神獣の花嫁~かの者に捧ぐ~

《五》尊臣さん、ですか……?

犬朗は手っ取り早く咲耶の疲労回復を望み、咲耶に和彰を呼ぶように助言したが、咲耶はこれを拒否した。

「だって、私の都合でタンタンに“影”に入ってもらって、そのうえ“神力”遣って疲れたからって、そんな自分勝手な理由で和彰を呼べないわよ。
いくらなんでも、ワガママ過ぎない?」

咲耶の言葉に、犬朗は溜息をついた。

「……そいつを旦那が我がままだって受け取るかねぇ?
むしろ、
「なぜ私を呼ばなかった」
とか、絶対零度のアノ低い声で、責められそうだけどな」

ぶるっと身を震わせる犬朗に、咲耶は唇をとがらせる。

「和彰は、私の身に危険が及んだ時はって、言ってたのよ?
でもそれって、“眷属”のみんな誰も側に居なくなっちゃって、絶体絶命って状況に追い込まれない限り、あり得なくない?
そんな状況になるなんて……またあんな想いをするなんて、もう二度と嫌だわ!」

追捕の令が下った時のような──。
と、咲耶は口にはださなかったが、犬朗は咲耶の心境をおもんぱかってか、声を荒らげた咲耶を両前足で制した。

「分かった分かった。
──じゃ、俺は“隠形”でついていくけど、咲耶サマも充分に気をつけてくれよな? あそこ(・・・)は、どうも俺ら“眷属”の力を、そぐ作用が働いてるみたいだからさ」

近づいた“大神社”をあごでしゃくって警告する犬朗に、咲耶もいささか緊張しながらうなずいた。

「……うん。

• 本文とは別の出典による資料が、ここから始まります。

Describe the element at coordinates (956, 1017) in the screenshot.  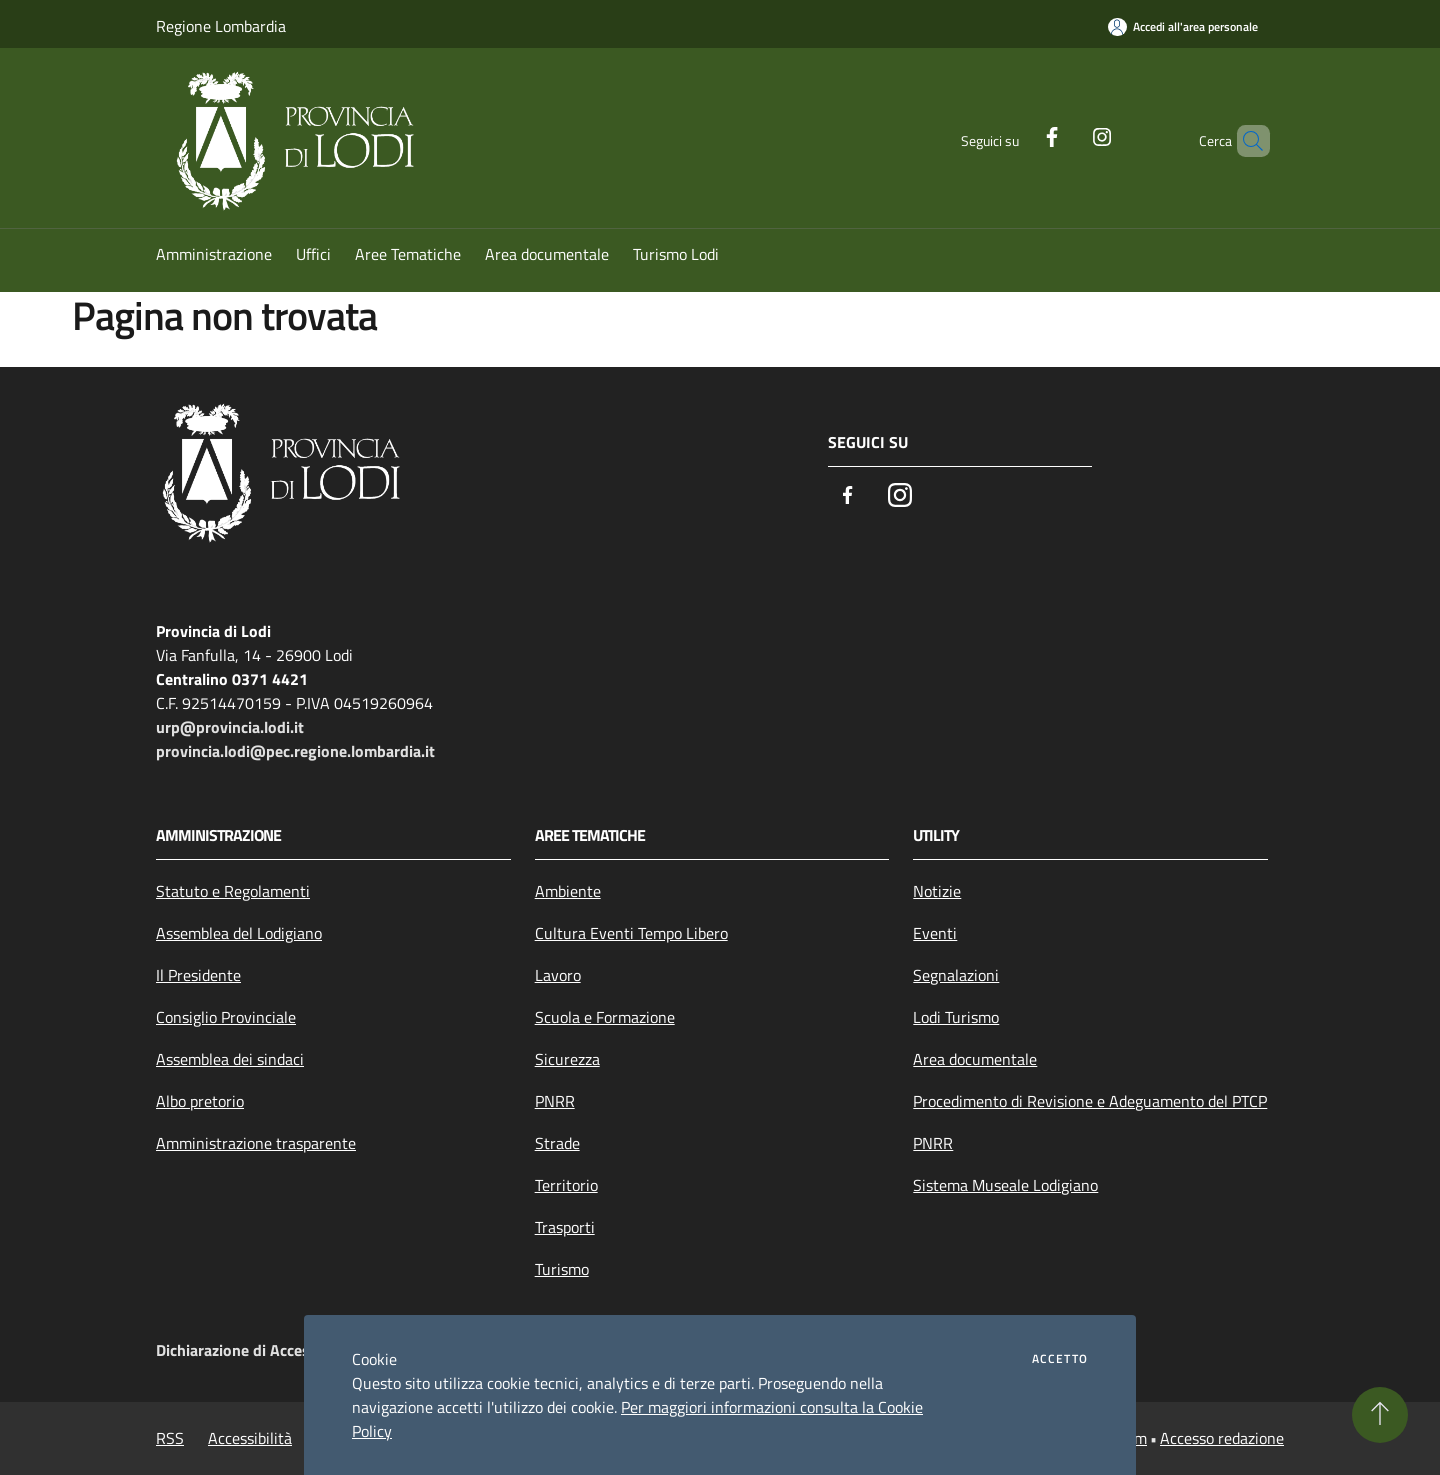
I see `Lodi Turismo` at that location.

分かってる」

そうして、鳥居の側にいた衛士に声をかけた咲耶だが、前回の時とは違い、今回はすんなりと“大神社”のなかへと通された。
虎次郎が衛士に、話をつけていてくれたようだ。
以前に来た時は夜だったためか、今回の“大神社”内の雰囲気は、咲耶には違って見えた。
人の気配を感じさせない、清浄で静謐(せいひつ)な場所。

(考えてみれば、ここって『神社』なんだもんね)

自分をつつむ感覚に、咲耶は改めて『神の住みか』であることを実感する。

(神様かぁ……。神様って、なんなんだろう……?)

“神現しの宴”の時とは違い、犬朗が足下にいるとはいえ、ひとりで本殿へと向かう咲耶の心中に、そんな思いがよぎる。